Jasen Vinlove-Imagn Images
Quail Hollow has been a staple on the PGA Tour for decades and will serve as the site of the PGA Championship for the second time this week. There aren’t many golfers who’d turn down the chance to play there, but former pro Hunter Mahan made it pretty clear he’s not a huge fan while harnessing the Kardashians to explain his beef with the course.
The vast majority of golfers will never be lucky enough to play on a course that has hosted a PGA Tour tournament, and that’s definitely the case with the Quail Hollow Club, the private institution that opened in Charlotte in 1959 and reportedly boasts an initiation fee of $100,000.
Quail Hollow, which was designed by George Cobb (the architect who was also responsible for the par-3 course at Augusta National), hosted its first PGA Tour event in 1979. It’s been the home of the annual Wells Fargo Championship since 2003, welcomed the Presidents Cup in 2022, and is currently gearing up for its second PGA Championship after the major was held there for the first time in 2017.

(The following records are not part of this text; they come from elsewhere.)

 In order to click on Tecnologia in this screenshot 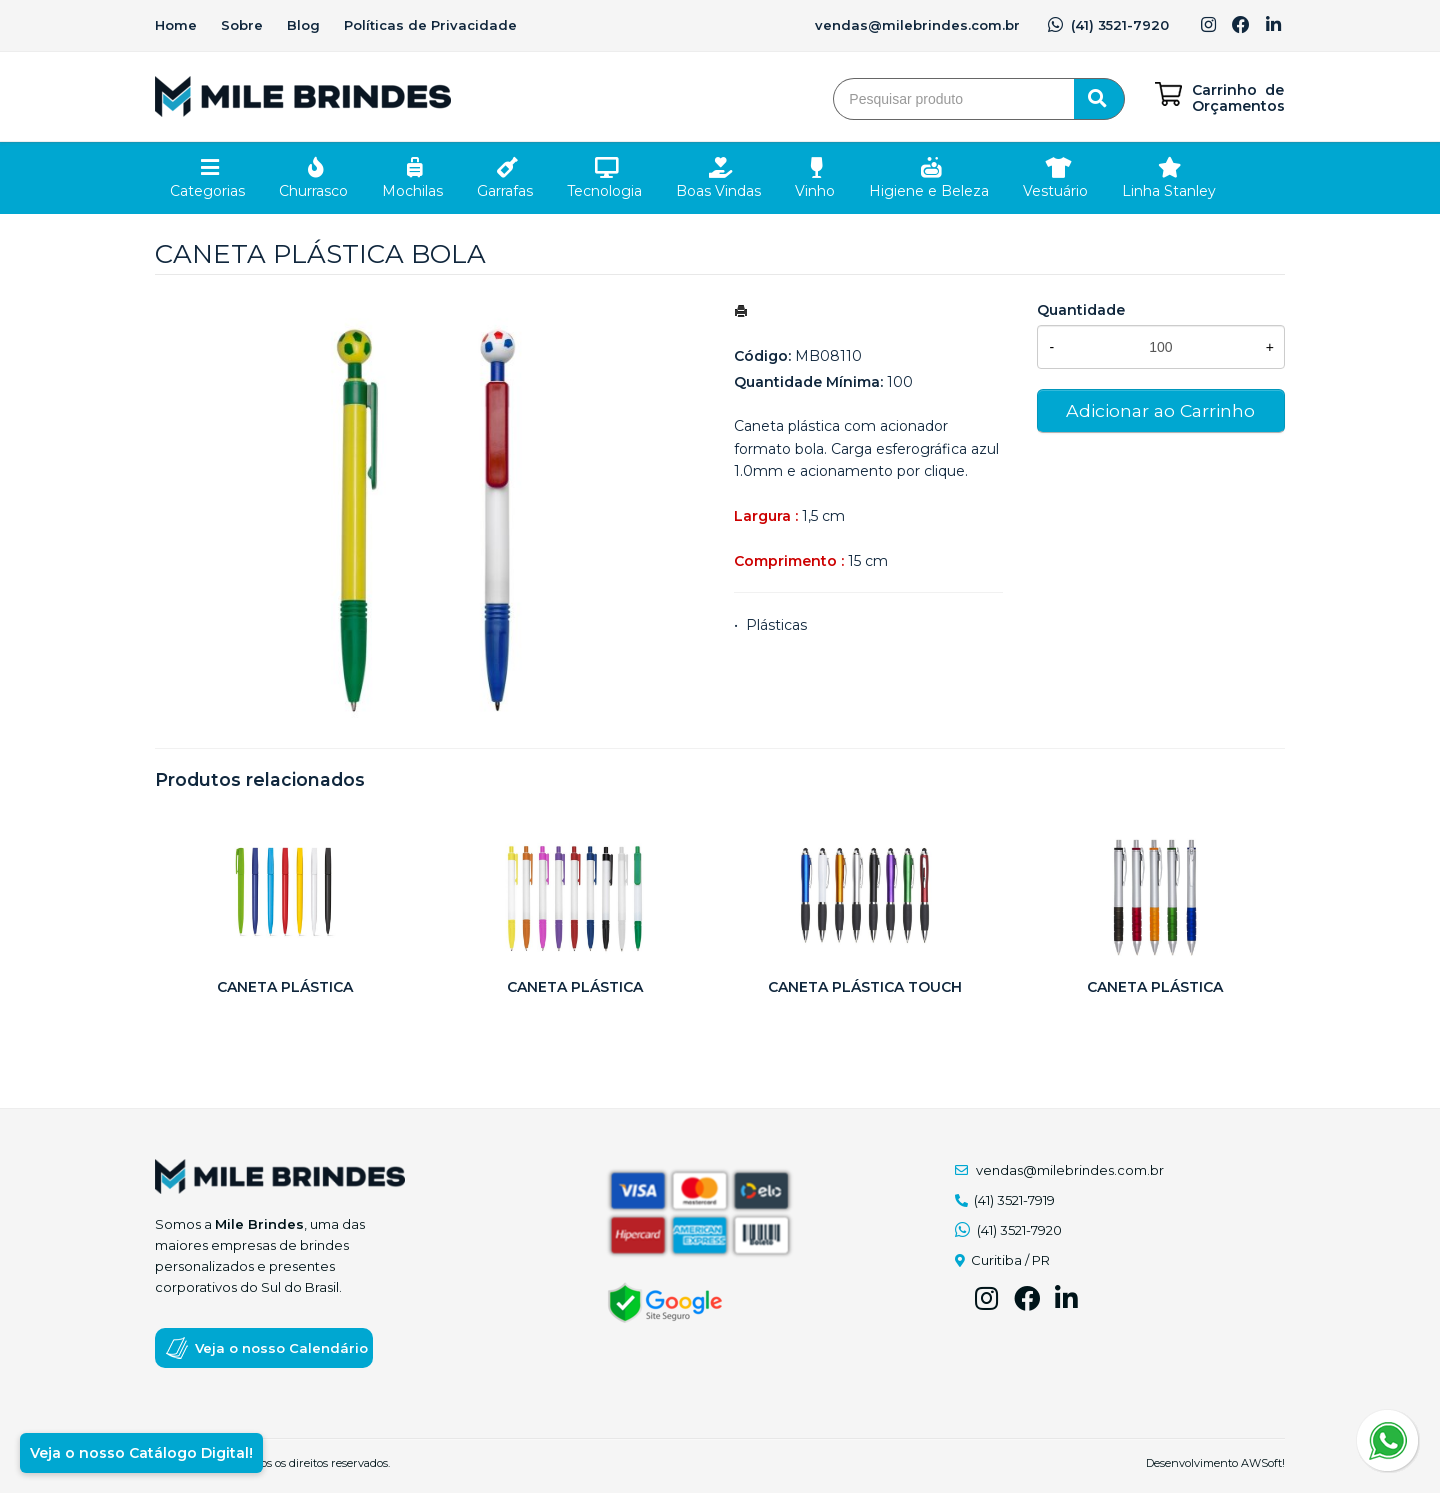 , I will do `click(604, 191)`.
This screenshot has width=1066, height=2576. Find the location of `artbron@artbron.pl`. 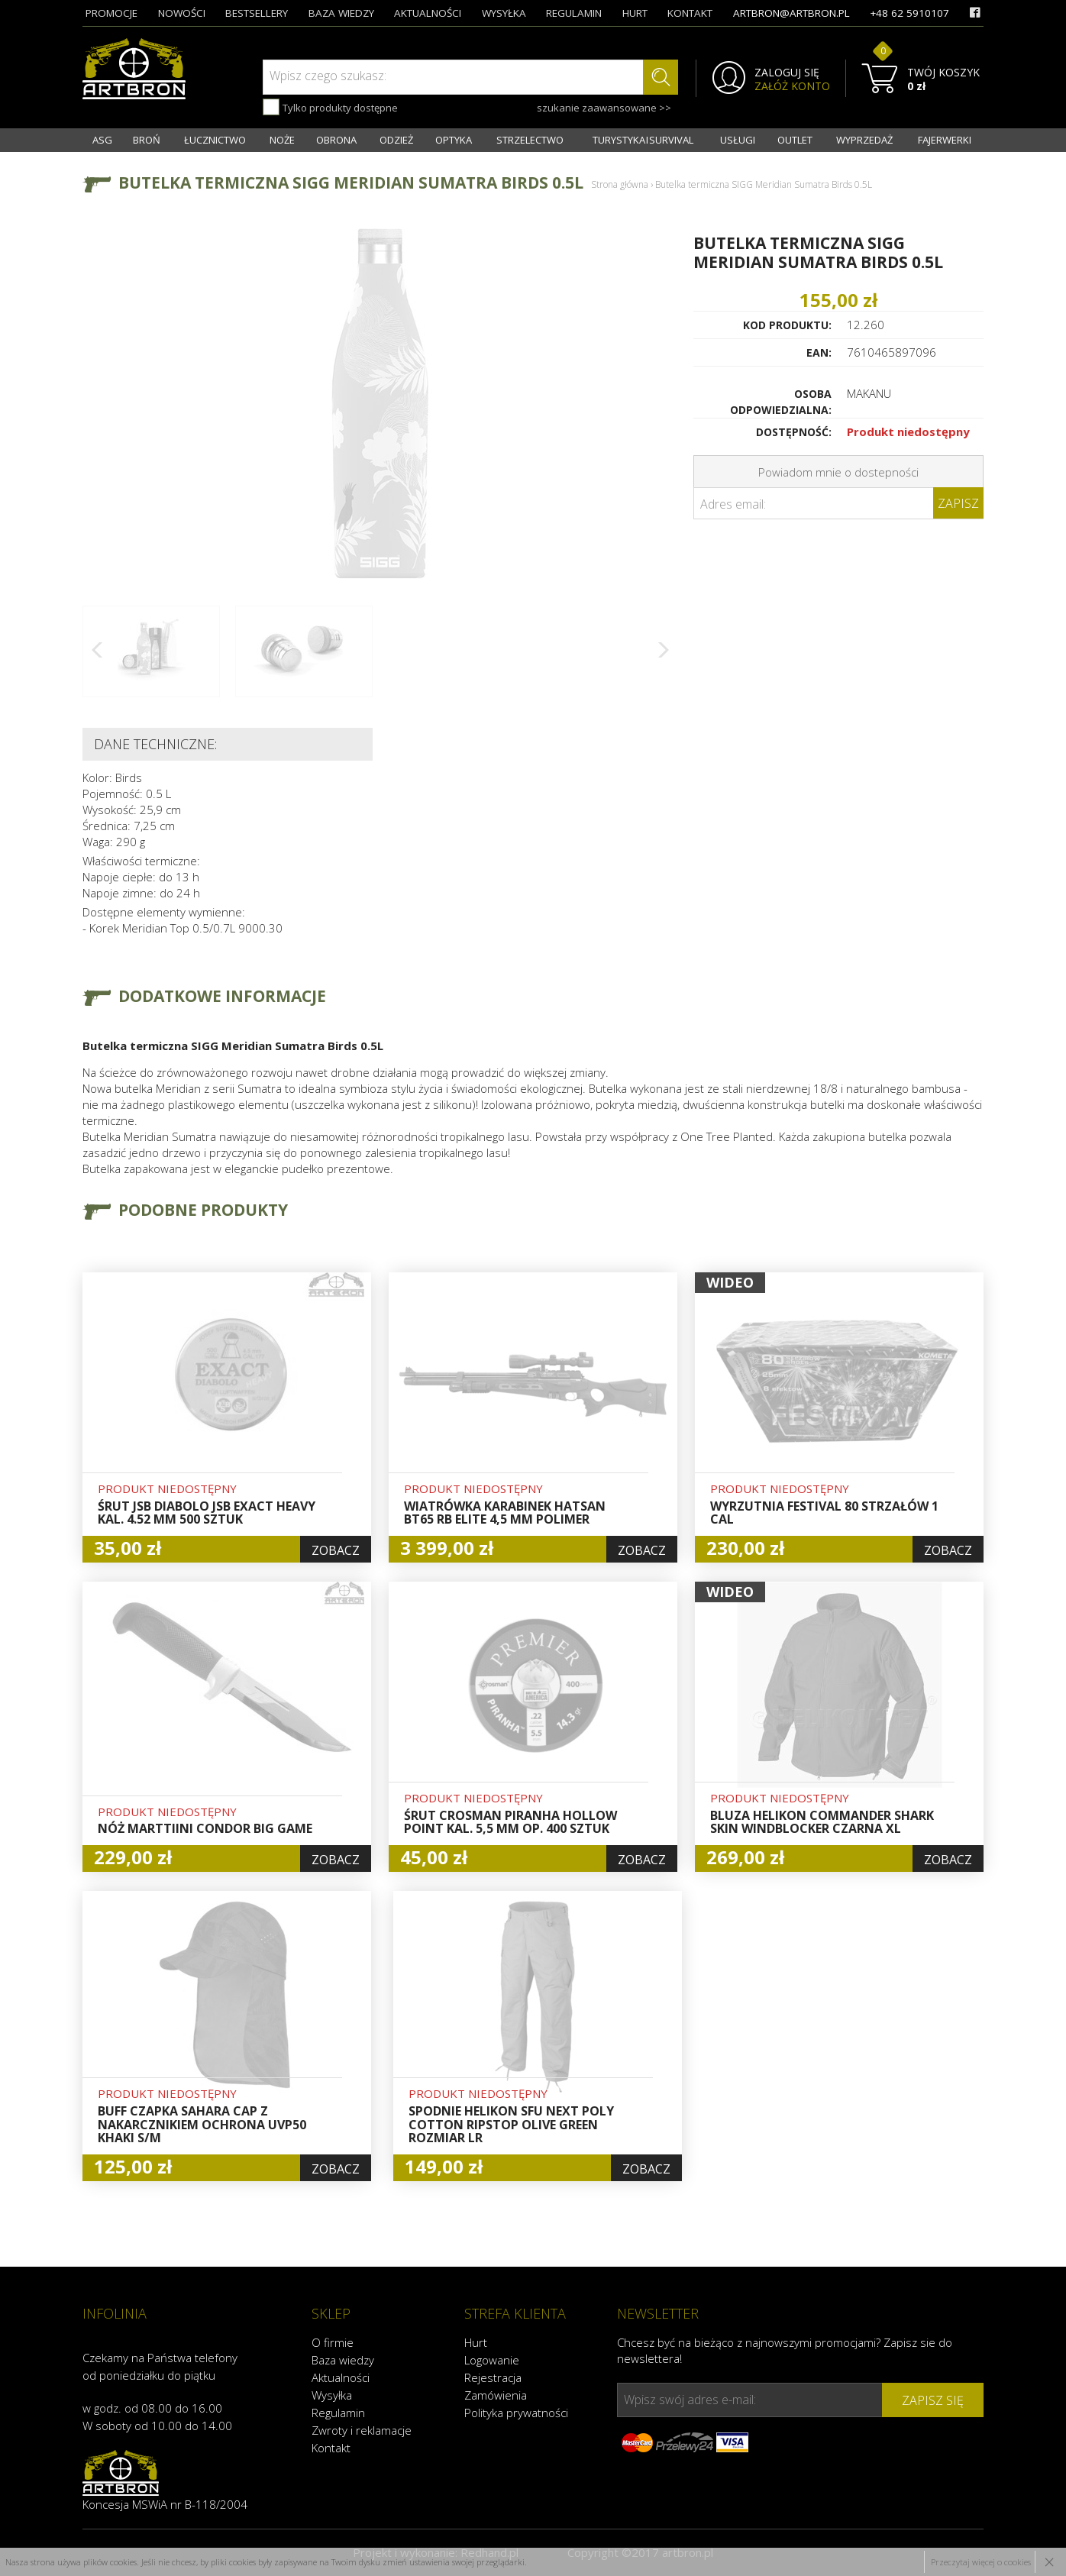 artbron@artbron.pl is located at coordinates (791, 13).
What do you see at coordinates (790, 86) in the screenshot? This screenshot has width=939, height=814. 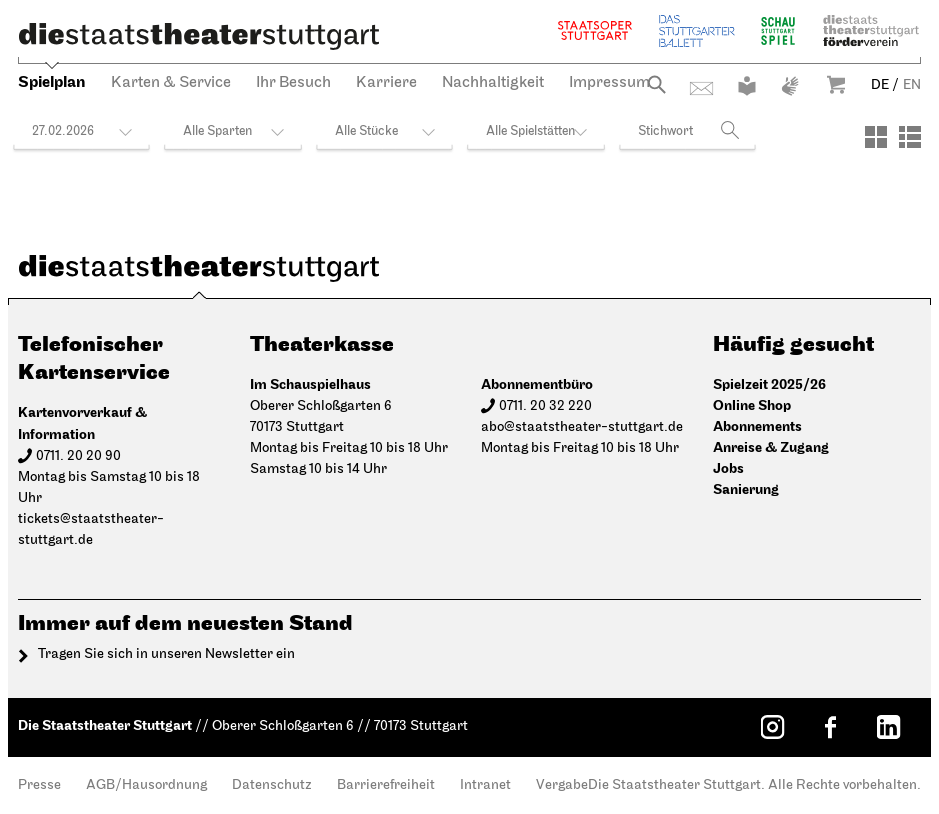 I see `Gebärdensprache` at bounding box center [790, 86].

The track is best known for The Green Mile, the name given to its challenging last three holes. The entire club is certainly a sight to behold, but there are plenty of golf fans who’ve taken issue with the design of a course that’s repeatedly been altered in an attempt to adjust to the evolving nature of the sport but is still viewed as a fairly straightforward venue where most PGA Tour players don’t have to make a ton of tough or calculated decisions when it comes to navigating a round.
According to The Athletic, Hunter Mahan, the former PGA Tour pro who’s worked as a high school golf coach in Texas since leaving the circuit behind in 2021, is not the biggest fan of Quail Hollow based on how he described it ahead of the PGA Championship, saying:
“I guess I would say Quail Hollow is like a Kardashian. It’s very modern, beautiful and well-kept. But it lacks a soul or character.”
Some people may not agree with that particular assessment, but I have to give Mahan credit where credit is due for managing to figure out a way to succinctly sum up its essence (at least from his point of view) with one of the better metaphors I’ve come across in recent memory.